> _Problem description_
An exact copy is required of every line from the one with "CONFIRM AVAILABILITY" through the end of the data below, and the pictures must stay out of it.

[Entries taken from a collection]
_____

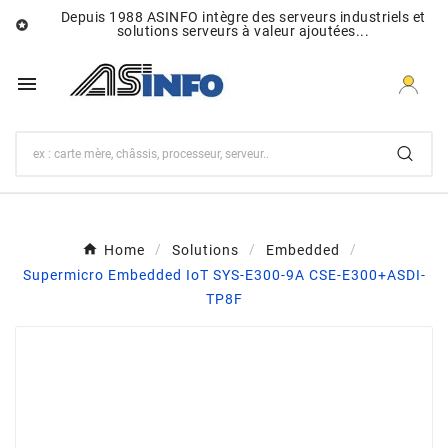
Depuis 1988 ASINFO intègre des serveurs industriels et

solutions serveurs à valeur ajoutées...

Home
Solutions
Embedded
Supermicro Embedded IoT SYS-E300-9A CSE-E300+ASDI-
TP8F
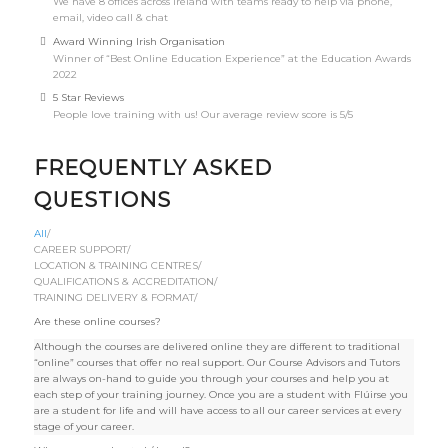
We have 8 offices across Ireland with teams ready to help via phone,
email, video call & chat
Award Winning Irish Organisation
Winner of “Best Online Education Experience” at the Education Awards
2022
5 Star Reviews
People love training with us! Our average review score is 5/5
FREQUENTLY ASKED
QUESTIONS
All
/
CAREER SUPPORT
/
LOCATION & TRAINING CENTRES
/
QUALIFICATIONS & ACCREDITATION
/
TRAINING DELIVERY & FORMAT
/
Are these online courses?
Although the courses are delivered online they are different to traditional
“online” courses that offer no real support. Our Course Advisors and Tutors
are always on-hand to guide you through your courses and help you at
each step of your training journey. Once you are a student with Flúirse you
are a student for life and will have access to all our career services at every
stage of your career.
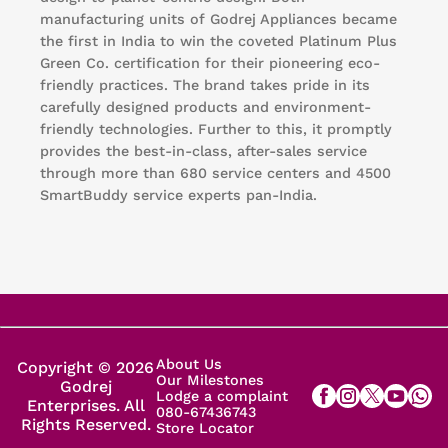
manufacturing units of Godrej Appliances became
the first in India to win the coveted Platinum Plus
Green Co. certification for their pioneering eco-
friendly practices. The brand takes pride in its
carefully designed products and environment-
friendly technologies. Further to this, it promptly
provides the best-in-class, after-sales service
through more than 680 service centers and 4500
SmartBuddy service experts pan-India.
About Us
Copyright © 2026
Our Milestones
Godrej
Lodge a complaint
Enterprises. All
080-67436743
Rights Reserved.
Store Locator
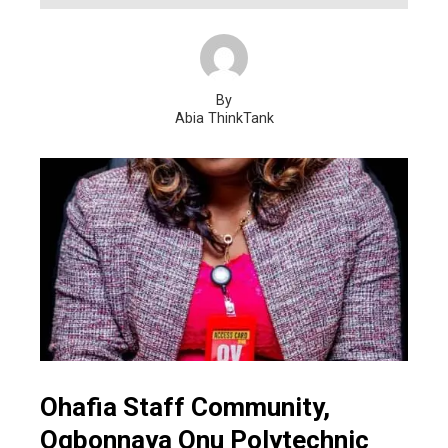
By
Abia ThinkTank
Ohafia Staff Community,
Ogbonnaya Onu Polytechnic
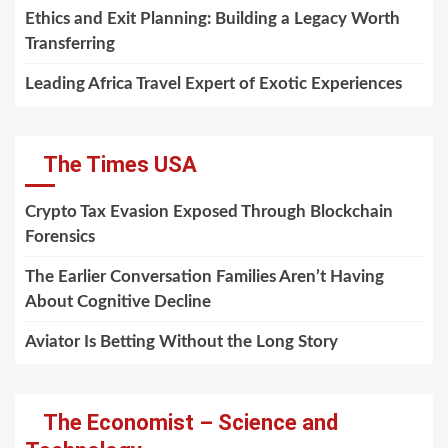
Ethics and Exit Planning: Building a Legacy Worth
Transferring
Leading Africa Travel Expert of Exotic Experiences
The Times USA
Crypto Tax Evasion Exposed Through Blockchain
Forensics
The Earlier Conversation Families Aren’t Having
About Cognitive Decline
Aviator Is Betting Without the Long Story
The Economist – Science and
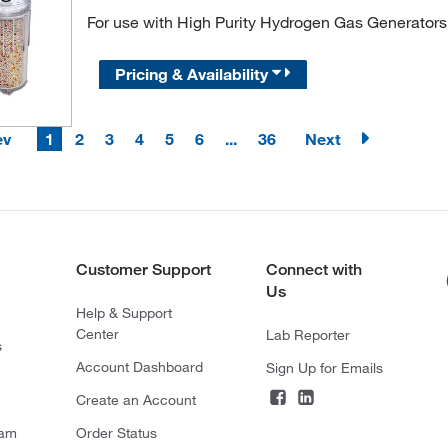
For use with High Purity Hydrogen Gas Generators
Pricing & Availability
ev
1
2
3
4
5
6
...
36
Next
Customer Support
Connect with
Us
Help & Support
Center
Lab Reporter
s
Account Dashboard
Sign Up for Emails
Create an Account
ram
Order Status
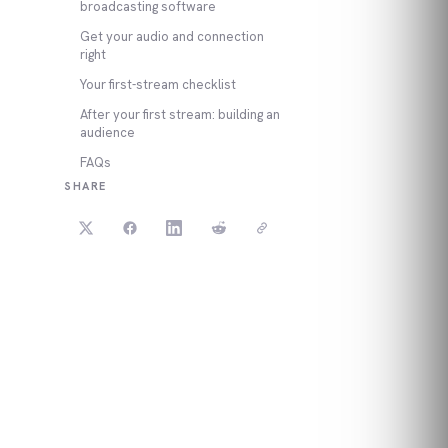
broadcasting software
Get your audio and connection
right
Your first-stream checklist
After your first stream: building an
audience
FAQs
SHARE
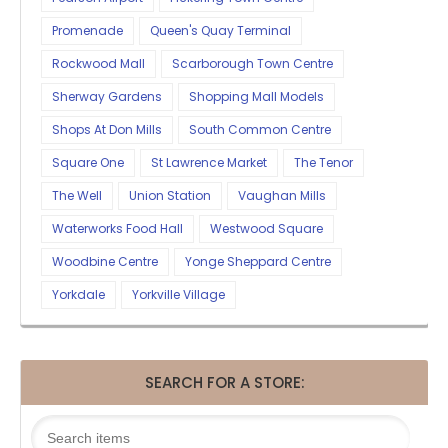
Promenade
Queen's Quay Terminal
Rockwood Mall
Scarborough Town Centre
Sherway Gardens
Shopping Mall Models
Shops At Don Mills
South Common Centre
Square One
St Lawrence Market
The Tenor
The Well
Union Station
Vaughan Mills
Waterworks Food Hall
Westwood Square
Woodbine Centre
Yonge Sheppard Centre
Yorkdale
Yorkville Village
SEARCH FOR A STORE:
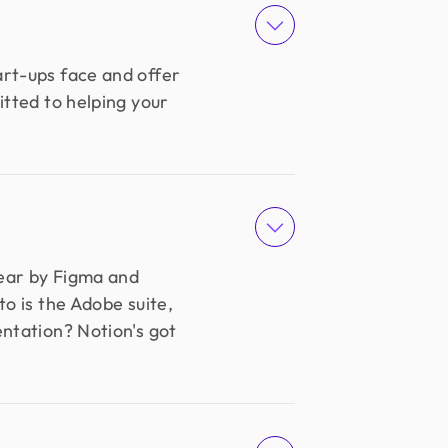
art-ups face and offer
itted to helping your
wear by Figma and
o is the Adobe suite,
entation? Notion's got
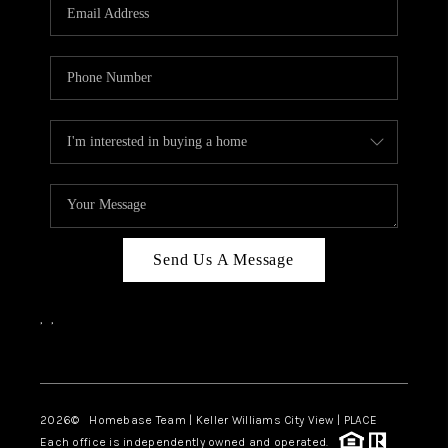
Send Us A Message
,
,
Facebook
Instagram
2026
© Homebase Team | Keller Williams City View | PLACE
Each office is independently owned and operated.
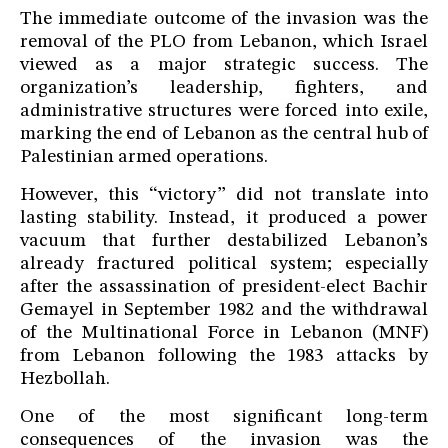
The immediate outcome of the invasion was the
removal of the PLO from Lebanon, which Israel
viewed as a major strategic success. The
organization’s leadership, fighters, and
administrative structures were forced into exile,
marking the end of Lebanon as the central hub of
Palestinian armed operations.
However, this “victory” did not translate into
lasting stability. Instead, it produced a power
vacuum that further destabilized Lebanon’s
already fractured political system; especially
after the assassination of president-elect Bachir
Gemayel in September 1982 and the withdrawal
of the Multinational Force in Lebanon (MNF)
from Lebanon following the 1983 attacks by
Hezbollah.
One of the most significant long-term
consequences of the invasion was the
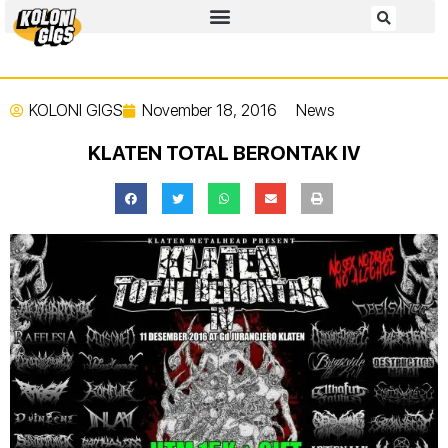
KOLONI GIGS
November 18, 2016
News
KLATEN TOTAL BERONTAK IV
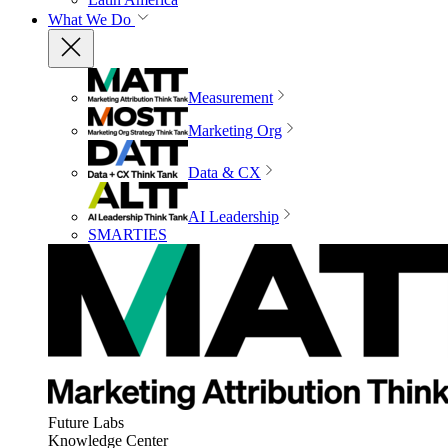
What We Do
Measurement
Marketing Org
Data & CX
AI Leadership
SMARTIES
Future Labs
Knowledge Center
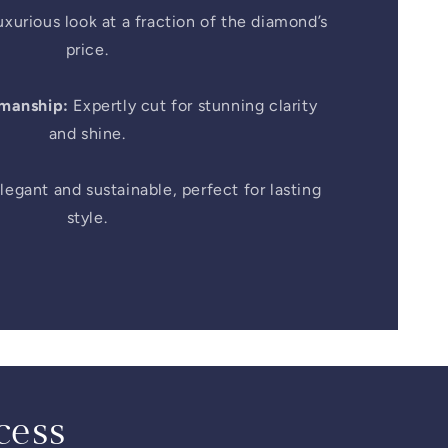
xurious look at a fraction of the diamond’s
price.
smanship:
Expertly cut for stunning clarity
and shine.
legant and sustainable, perfect for lasting
style.
cess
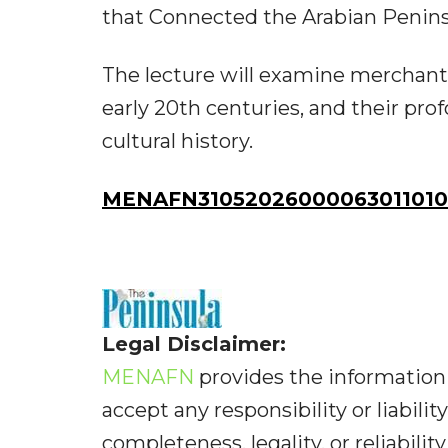
that Connected the Arabian Peninsu
The lecture will examine merchant 
early 20th centuries, and their pr
cultural history.
MENAFN31052026000063011010I
Legal Disclaimer:
MENAFN
provides the information 
accept any responsibility or liabilit
completeness, legality, or reliabilit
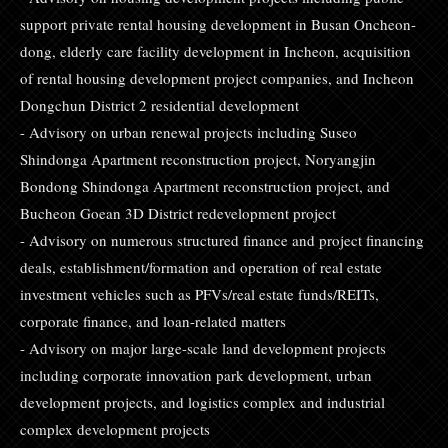
support private rental housing development in Busan Oncheon-
dong, elderly care facility development in Incheon, acquisition
of rental housing development project companies, and Incheon
Dongchun District 2 residential development
- Advisory on urban renewal projects including Suseo
Shindonga Apartment reconstruction project, Noryangjin
Bondong Shindonga Apartment reconstruction project, and
Bucheon Goean 3D District redevelopment project
- Advisory on numerous structured finance and project financing
deals, establishment/formation and operation of real estate
investment vehicles such as PFVs/real estate funds/REITs,
corporate finance, and loan-related matters
- Advisory on major large-scale land development projects
including corporate innovation park development, urban
development projects, and logistics complex and industrial
complex development projects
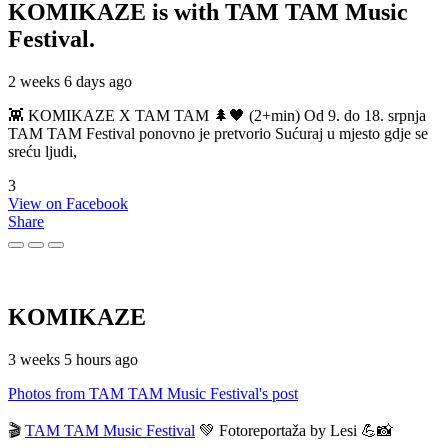
KOMIKAZE
is with TAM TAM Music
Festival.
2 weeks 6 days ago
👾 KOMIKAZE X TAM TAM 🌲🖤 (2+min) Od 9. do 18. srpnja
TAM TAM Festival ponovno je pretvorio Sućuraj u mjesto gdje se
sreću ljudi,
3
View on Facebook
Share
KOMIKAZE
3 weeks 5 hours ago
Photos from TAM TAM Music Festival's post
🎬
TAM TAM Music Festival
💚 Fotoreportaža by Lesi 💪📸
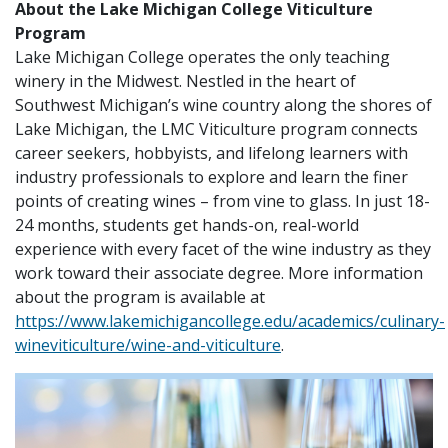
About the Lake Michigan College Viticulture
Program
Lake Michigan College operates the only teaching
winery in the Midwest. Nestled in the heart of
Southwest Michigan’s wine country along the shores of
Lake Michigan, the LMC Viticulture program connects
career seekers, hobbyists, and lifelong learners with
industry professionals to explore and learn the finer
points of creating wines – from vine to glass. In just 18-
24 months, students get hands-on, real-world
experience with every facet of the wine industry as they
work toward their associate degree. More information
about the program is available at
https://www.lakemichigancollege.edu/academics/culinary-
wineviticulture/wine-and-viticulture
.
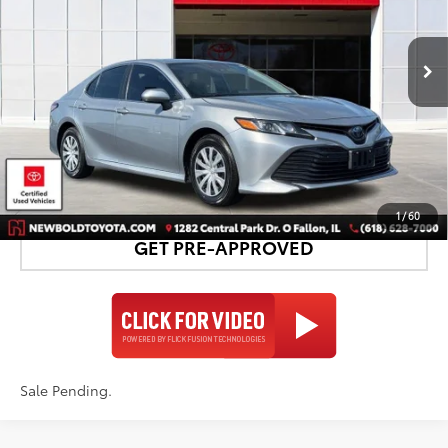
More
95,219
- Sale
Ext.:
Celestial Silver Metallic
Int.:
Ash
Pending
mi
CONFIRM AVAILABILITY
DETAILS AND PAYMENTS
1
/
60
GET PRE-APPROVED
Sale Pending.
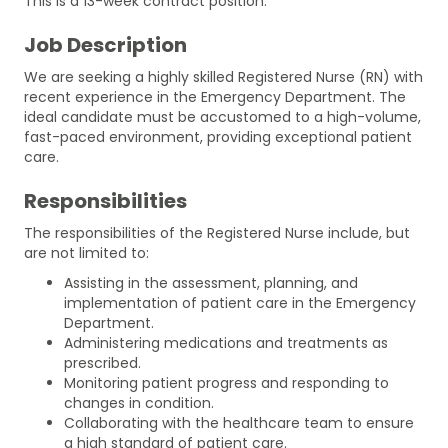
This is a 13-week contract position.
Job Description
We are seeking a highly skilled Registered Nurse (RN) with
recent experience in the Emergency Department. The
ideal candidate must be accustomed to a high-volume,
fast-paced environment, providing exceptional patient
care.
Responsibilities
The responsibilities of the Registered Nurse include, but
are not limited to:
Assisting in the assessment, planning, and
implementation of patient care in the Emergency
Department.
Administering medications and treatments as
prescribed.
Monitoring patient progress and responding to
changes in condition.
Collaborating with the healthcare team to ensure
a high standard of patient care.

_____

> _Solution_
CONFIRM AVAILABILITY
DETAILS AND PAYMENTS
1
/
60
GET PRE-APPROVED
Sale Pending.
This is a 13-week contract position.
Job Description
We are seeking a highly skilled Registered Nurse (RN) with
recent experience in the Emergency Department. The
ideal candidate must be accustomed to a high-volume,
fast-paced environment, providing exceptional patient
care.
Responsibilities
The responsibilities of the Registered Nurse include, but
are not limited to:
Assisting in the assessment, planning, and
implementation of patient care in the Emergency
Department.
Administering medications and treatments as
prescribed.
Monitoring patient progress and responding to
changes in condition.
Collaborating with the healthcare team to ensure
a high standard of patient care.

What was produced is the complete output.